Propagating Snail Vine Plants
Snail vine plants grow well from cuttings in late summer. Propagating helps create genetic uniformity in your planting. Here's how to propagate snail vine plants from cuttings:
- Fill a pot with half peat moss and half perlite and moisten the soil.
- Cut a 4-6 inch long stem with ample leaves.
- With shears, remove the leaves from the bottom half of the cutting.
- Dip the cutting in rooting hormone talc.
- Insert the cutting into the pot and press the soil mixture around the cutting's base before moistening again.
- Locate the pot on a north or south-facing windowsill and cover it with clear plastic.
- After three to four weeks, check for roots and move the pot outdoors.
- Plant in a lightly shaded area until fall and transplant to a sunny spot.
How to Grow Snail Vine Plants From Seed
While you can propagate snail vine plants from cuttings, planting from seeds tends to be more successful. Here's how:
- Fill a pot with 3 inches of 4 parts potting soil and 1 part perlite and moisten.
- Insert the seed and cover it with soil.
- Keep the pot indoors for six weeks during germination.
- Locate the pot over a warming mat and cover lightly with clear plastic.
- Water the top inch of the soil when you feel it becoming dry.
- Once germinated, move the pot to a location that receives four to six hours of bright sun daily.
- After frost, plant the seedlings outdoors in full or partial sun six inches apart in fast-draining soil.
The snail vine plant cannot survive outdoors in cold weather and should be overwintered indoors. Place the plant in a warm, indoor location near a sunny window that receives sun daily.
Common Pests & Diseases
Snail vine plants are generally resistant to pests but can attract aphids. However, they are pollinated by ants. Interfering with this process will keep the plant from producing seeds. Snail vine plants can develop root rot but are considered disease-resistant.
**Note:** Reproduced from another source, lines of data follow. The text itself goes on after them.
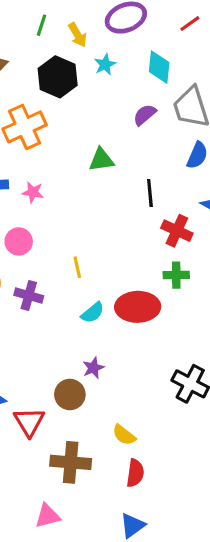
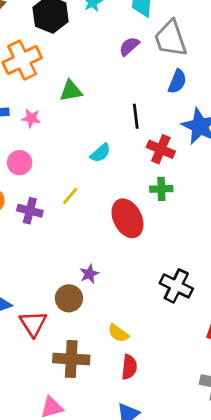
green triangle: (101, 160) -> (71, 91), moved
yellow line: (77, 267) -> (70, 196), moved, turned 54
red ellipse: (138, 307) -> (128, 218), turned 66
cyan semicircle: (93, 313) -> (100, 153), moved

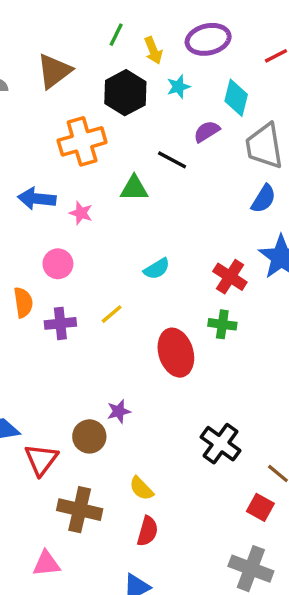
purple semicircle: (129, 46) -> (207, 131), moved
black line: (136, 116) -> (172, 160), moved, turned -65
purple cross: (30, 211) -> (60, 323), turned -30

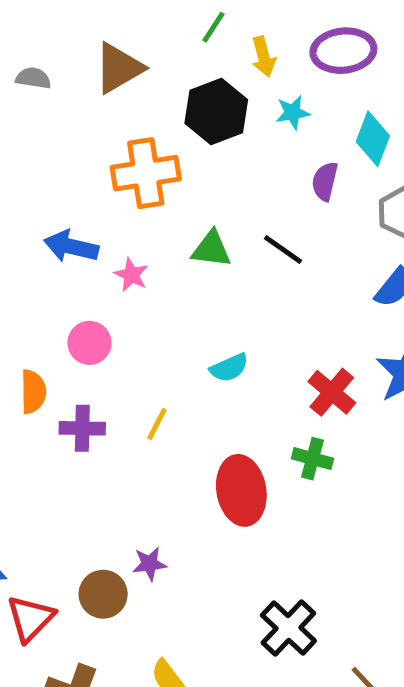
purple semicircle: (207, 131) -> (325, 181), turned -52
black line: (172, 160) -> (283, 249), moved
yellow line: (112, 314) -> (157, 424), turned -30

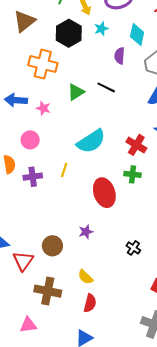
orange cross: (146, 173) -> (43, 64), turned 32
green triangle: (211, 249) -> (76, 92), turned -30
cyan semicircle: (229, 368) -> (91, 141), size x1.8
purple star: (149, 564) -> (86, 232), moved
black cross: (288, 628) -> (133, 248), size x0.6

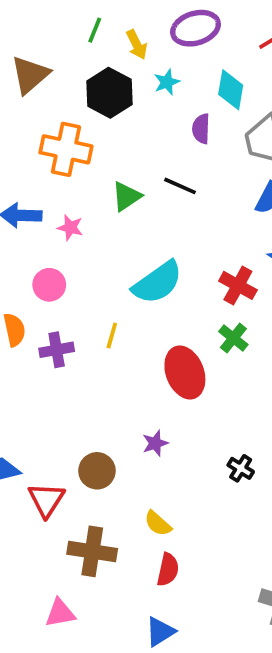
green cross: (133, 174) -> (233, 338), turned 35

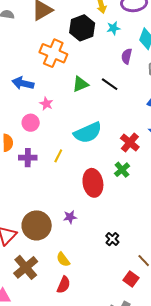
pink star: (70, 228) -> (46, 104), moved
brown circle: (97, 471) -> (37, 225), size x1.5
brown cross: (92, 551) -> (26, 267), turned 30

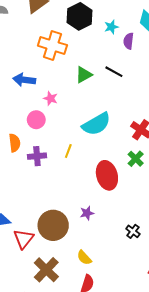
cyan star: (113, 28) -> (111, 27), moved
How to Get Snail Vine Plants to Bloom
Snail vine blossoms begin as creamy snail shell-shaped white buds and then unfurl to bright colors, including lavender, pink, coral, and purple. The flowers are fragrant, producing a scent similar to hyacinth and wisteria. Bloom appears rapidly between summer and fall, and deadheading throughout promotes healthy flowers and vigorous growth.
Common Problems With Snail Vine Plants
The snail vine plant is considered very low maintenance. Still, it can develop discolored leaves.
If you notice yellow leaves on your snail vine plant, it probably suffers from dehydration or lack of nutrients. Lacking nutrients may include magnesium, potassium, or sulfur. Adjust your watering regimen or consider lightly applying nutrient-rich fertilizer to your plant and watch for improvement.
Browning leaves on a snail vine plant can indicate overexposure to the sun. Consider relocating your plant to an area that receives more shade. Sunburn can kill your plant if unaddressed.
What are the landscaping uses of a snail vine plant?
The snail vine plant is popularly used as a fence or outdoor wall covering.
Is the snail vine plant invasive?
Despite its rapid and sometimes difficult to control growth, the snail vine plant is not invasive.
Where do snail vine plants get their name?
Snail vine plants get their name from their flowers' resemblance to snail shells.